This post originated from an RSS feed registered with Agile Buzz
by Martin Fowler.
Original Post: Bliki: ImmutableServer
Feed Title: Martin Fowler's Bliki
Feed URL: http://martinfowler.com/feed.atom
Feed Description: A cross between a blog and wiki of my partly-formed ideas on software development
Automated configuration tools (such as CFEngine, Puppet, or
Chef) allow you to specify
how servers should be configured, and bring new and existing machines
into compliance. This helps to avoid the problem of fragile
SnowflakeServers. Such tools can create PhoenixServers
that can be torn down and rebuilt at will. An Immutable Server is the
logical conclusion of this approach, a server that once deployed, is
never modified, merely replaced with a new updated instance.
Automated configuration tools are usually used with
ConfigurationSynchronization where you leave a server
running for a potentially long period of time, repeatedly applying
configuration to bring it into line with the latest specification.
In theory servers can be allowed to run indefinitely, and they'll be
kept completely consistent and up to date. In practice it's not
possible to manage a server's configuration completely, so there is
considerable scope for configuration drift, and unexpected changes
to running servers.
By frequently destroying and rebuilding servers from the base
image, 100% of the server's elements are reset to a known state,
without spending a ridiculous amount of time specifying and
maintaining detailed configuration specifications.
Once you're using phoenixes, the focus of
configuration management shifts to the management of base images.
Fixes, changes, and updates are applied to the base image rather
than to running systems. Each time you want a new update you modify
the base instance and run it through an automated test harness. You only
create new servers when they pass these steps.
So a phoenix server's complete state is built from a combination
of base image + automated configuration management + data [1], which reduces the pressure to have automated
configuration manage 100% of the server.
But while we can continue to run configuration management updates
on a server during its brief lifetime, there's less value in doing
so. In fact, there is considerable value in not doing so, since
any change to a running system introduces risk.
Once you've spun up a server instance from a well-tested base image, you
shouldn't run configuration management tools, since they create
opportunities for untested changes to the instance. Any changes that
are needed can be made to the base image, tested, and then rolled
out. Servers without the change are torn down and replaced.
If this sounds familiar, it's because it follows the practices of
ContinuousIntegration and ContinuousDelivery. With
Continuous Delivery of software, it's safer to compile a given version of
an application into a deployable artifact only once, and know that you are
deploying and running a consistently built application in all environments.
With an immutable server, you make each change to a base image, and then
you know that all instances created from that image are consistent.
The main differences between instances of a server role come from
configuration settings, which should come from outside the server.
For example, most virtualization and cloud platforms offer a way to
set metadata values when provisioning a new instance, which can then
be read by the running server. New servers may also pull
configuration values from a central registry like Zookeeper.
It's advisable to minimize the number and scope of per-instance
configuration items for immutable servers, and to run changes to
these through automated testing where feasible.
Handling data
If servers are disposable, the data that lives on them often is not.
When implementing phoenix or immutable servers you should consider what
data needs to be persisted as servers are destroyed and created, and what
data must be replicated in order to scale by adding additional servers.
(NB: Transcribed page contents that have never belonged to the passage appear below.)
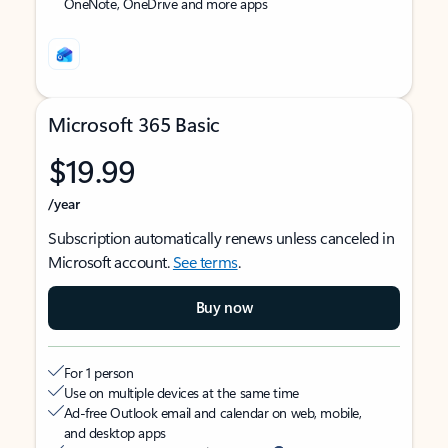
OneNote, OneDrive and more apps
Microsoft 365 Basic
$19.99
/year
Subscription automatically renews unless canceled in
Microsoft account.
See terms
.
Buy now
For 1 person
Use on multiple devices at the same time
Ad-free Outlook email and calendar on web, mobile,
and desktop apps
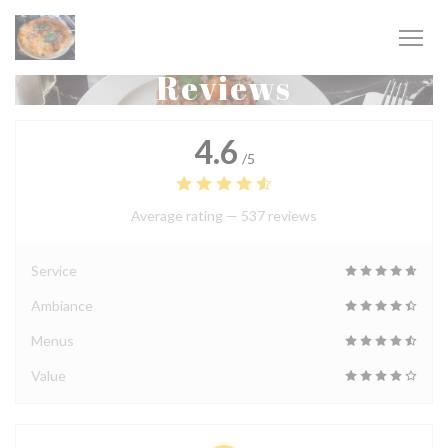
Personalizing your cookie choices
Reviews
4.6
/5
Average rating —
537 reviews
Service
Ambiance
Menus
Value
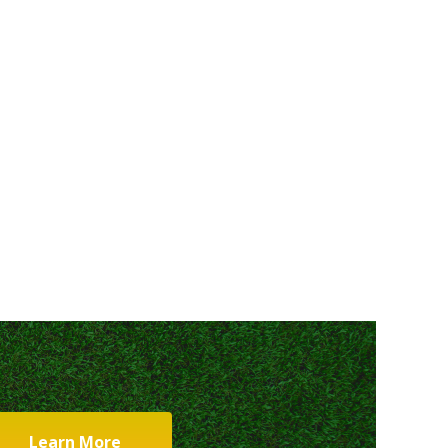
Learn More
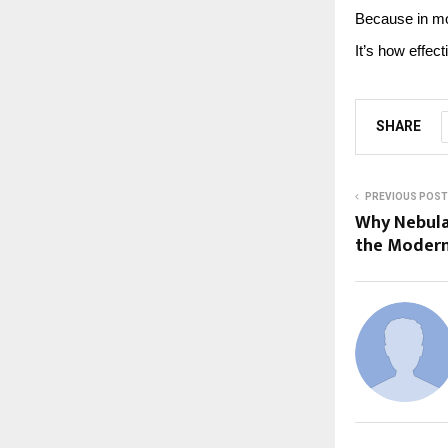
Because in mo
It’s how effec
SHARE
PREVIOUS POST
Why Nebula
the Modern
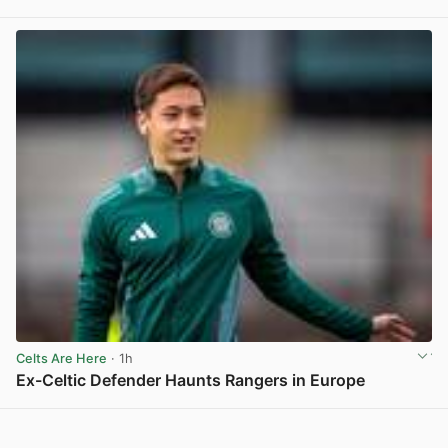
View post in new tab
Celts Are Here
· 1h
Ex-Celtic Defender Haunts Rangers in Europe
View post in new tab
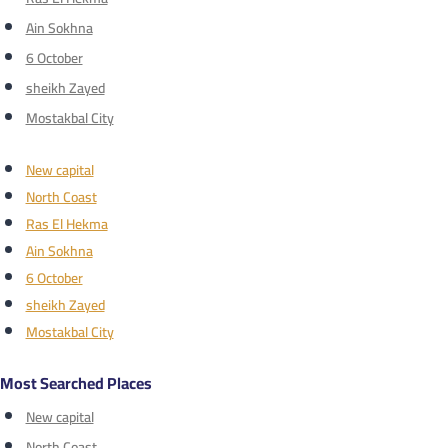
Ain Sokhna
6 October
sheikh Zayed
Mostakbal City
New capital
North Coast
Ras El Hekma
Ain Sokhna
6 October
sheikh Zayed
Mostakbal City
Most Searched Places
New capital
North Coast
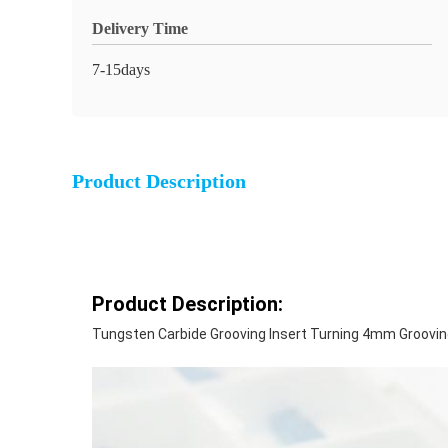
Delivery Time
7-15days
Product Description
Product Description:
Tungsten Carbide Grooving Insert Turning 4mm Groovin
You can ship data off of the instance when it has value but isn't needed
at runtime, for example sending logfiles to a central syslog server. A shared
file system like NFS can make files available to servers, perhaps living on
a SAN. Cloud platforms generally offer mountable storage devices like AWS
EBS volumes which can be attached to new servers instances when the old ones
are destroyed, or quickly duplicated and attached to replicas when scaling a
cluster. Often you can pass the buck to a service which someone else maintains,
like Amazon's RDS database service.
Further Reading
Netflix has been at the forefront in using the ImmutableServer
pattern, although I'm not aware that they've used the term. They
have open-sourced the Aminator tool they developed to manage AMI
instances for use on Amazon's AWS cloud and blogged
about how their use of this pattern has evolved with
experience. Interestingly, the speed of instantiating new
instances has been a key driver for them, since this helps them to
automatically scale and recover.
1:
Data covers a variety of things, including database files and other application-managed data, runtime state, other runtime-generated data such as log files, and externally supplied configuration.